The application of THPS and diethylenetriaminepentaacetic acid (DTPA) in well tubulars or pipelines requires laboratory testing to determine the optimal conditions such as dissolver concentration, treatment time, and dissolver/scale (D/S) ratio (cm3/g) at 150°F. This evaluation considers oil-wet scales, mixed scales, presence of additives, and presence of salts during the treatment. Synergists such as potassium chloride (or KCl), potassium iodide (or KI), potassium formate (or HCOOK), sodium fluoride (or NaF), and potassium citrate (or K-Citrate) were added to ethylenediaminetetraacetic acid (EDTA), DTPA, and hydroxyethylethylenediaminetriacetic acid (HEDTA), and the scale solubility was evaluated at 150 and 300°F. Inductively coupled plasma–optical emission spectrometer analysis of the supernatant solution at various intervals of time up to 48 hours revealed the kinetics of the dissolution process. H2S generated from the scale dissolution process was measured using Draeger tubes. Corrosion tests helped in measuring the damage to the tubulars as a result of the dissolver’s contact with N-80coupons.

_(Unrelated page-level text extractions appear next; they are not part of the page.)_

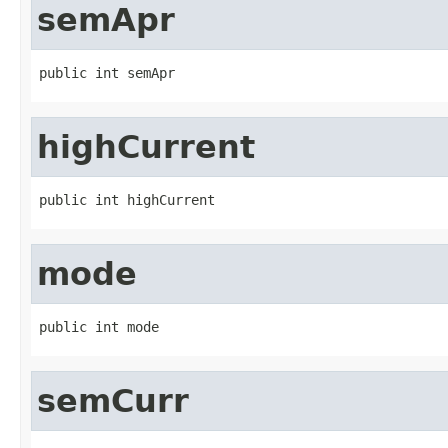
semApr
public int semApr
highCurrent
public int highCurrent
mode
public int mode
semCurr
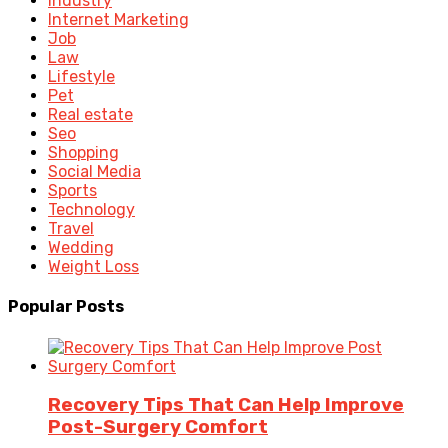
Industry
Internet Marketing
Job
Law
Lifestyle
Pet
Real estate
Seo
Shopping
Social Media
Sports
Technology
Travel
Wedding
Weight Loss
Popular Posts
Recovery Tips That Can Help Improve
Post-Surgery Comfort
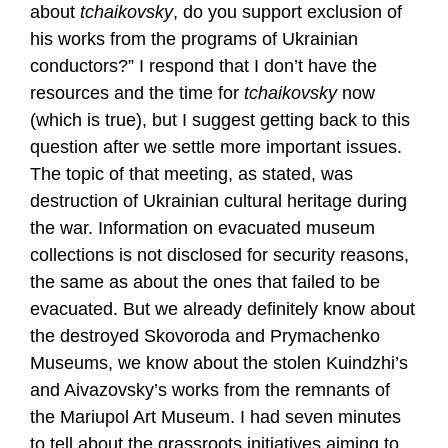
about
tchaikovsky
, do you support exclusion of
his works from the programs of Ukrainian
conductors?” I respond that I don’t have the
resources and the time for
tchaikovsky
now
(which is true), but I suggest getting back to this
question after we settle more important issues.
The topic of that meeting, as stated, was
destruction of Ukrainian cultural heritage during
the war. Information on evacuated museum
collections is not disclosed for security reasons,
the same as about the ones that failed to be
evacuated. But we already definitely know about
the destroyed Skovoroda and Prymachenko
Museums, we know about the stolen Kuindzhi’s
and Aivazovsky’s works from the remnants of
the Mariupol Art Museum. I had seven minutes
to tell about the grassroots initiatives aiming to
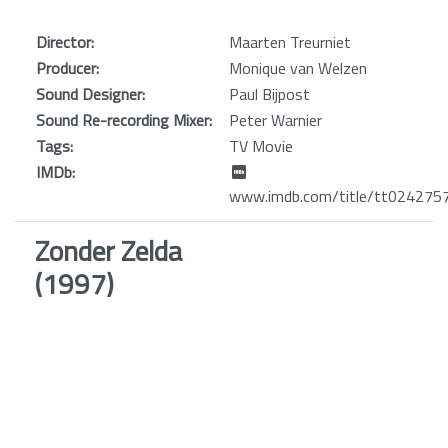
Director:
Maarten Treurniet
Producer:
Monique van Welzen
Sound Designer:
Paul Bijpost
Sound Re-recording Mixer:
Peter Warnier
Tags:
TV Movie
IMDb:
www.imdb.com/title/tt024275
Zonder Zelda
(1997)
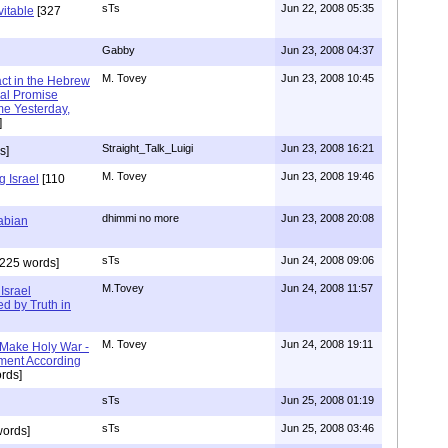
sTs
Jun 22, 2008 05:35
vitable
[327
Gabby
Jun 23, 2008 04:37
M. Tovey
Jun 23, 2008 10:45
ct in the Hebrew
nal Promise
me Yesterday,
]
Straight_Talk_Luigi
Jun 23, 2008 16:21
s]
M. Tovey
Jun 23, 2008 19:46
 Israel
[110
dhimmi no more
Jun 23, 2008 20:08
rabian
sTs
Jun 24, 2008 09:06
225 words]
M.Tovey
Jun 24, 2008 11:57
Israel
d by Truth in
M. Tovey
Jun 24, 2008 19:11
Make Holy War -
ent According
rds]
sTs
Jun 25, 2008 01:19
sTs
Jun 25, 2008 03:46
ords]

Solubility tests indicated the dissolver’s scale removal capacity at different concentrations. The work also accounted for the consumption of the dissolver for the scale removal. The optimal blend was chosen considering both the dissolution capacity and the dissolver consumption. For THPS–ammonium chloride blend, 0.75 mol/L THPS (30 wt%) and 2 mol/L NH4Cl (10 wt%) proved to be the optimum dissolver concentration at 150°F. Similarly, for DTPA, 0.4 mol/L K2-DTPA was evaluated to be the most effective dissolver concentration. The THPS–ammonium chloride blend was found to dissolve the iron sulfide slowly compared with K2-DTPA and 15% hydrochloric acid (HCl). The presence of crude oil on the scale hindered its solubility with K2-DTPA by 8%. The presence of calcium carbonate influenced higher selectivity of chelating the calcium ions by K2-DTPA. However, the overall fraction of scale removal was not affected. Adding corrosion inhibitors (CIs) did not affect the scale solubility significantly and also helped in maintaining an acceptable corrosion rate of N-80 coupons below 0.05 lb/ft2 at 150°F. The reaction of HCl and the iron sulfide scale generated 1,800 ppm of H2S in comparison with 0- and 10-ppm by THPS–ammonium chloride blend and K2-DTPA, respectively. Adding potassium iodide and potassium citrate to EDTA helped in improving the scale solubility at 150°F. Sodium fluoride improved the scale dissolution by EDTA and DTPA at 300°F.
This paper addresses oilfield-like conditions on scale solubility by evaluating the role of mixed scale, scale mass, presence of hydrocarbons on the scale, and presence of monovalent/divalent ions in dissolver solution. A detailed and direct comparison of HCl, THPS–ammonium chloride blend, and DTPA in dissolving iron sulfide at various conditions enables easier selection of the dissolver for a field treatment. New synergists for iron sulfide scale dissolution are introduced in this paper. This work can help oilfield companies understand the nuances of applying different alternative iron sulfide dissolvers.